[Supplied data]

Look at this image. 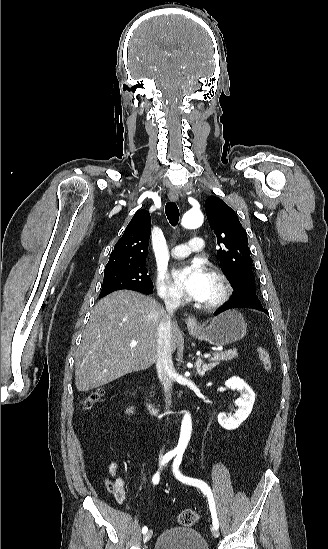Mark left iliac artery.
Returning <instances> with one entry per match:
<instances>
[{"label":"left iliac artery","instance_id":"obj_1","mask_svg":"<svg viewBox=\"0 0 328 549\" xmlns=\"http://www.w3.org/2000/svg\"><path fill=\"white\" fill-rule=\"evenodd\" d=\"M181 461H182V455L177 454V456H176V458L174 459V462H173V472H174L176 478L178 480L184 482V483H187V484H190V485H193V486H196V487L200 488L201 491L204 494L207 495L208 501H209V507H210V511H211V515H212V519H213V526H214V528L218 529L219 528V522H218V518H217L216 507H215L213 494H212V491H211L210 487L204 481L183 476L179 471V466L181 464Z\"/></svg>","mask_w":328,"mask_h":549}]
</instances>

[/Supplied data]

Among the lines above, find those that contain the word "instances" and copy them.

### Response to this exercise
Returning <instances> with one entry per match:
<instances>
</instances>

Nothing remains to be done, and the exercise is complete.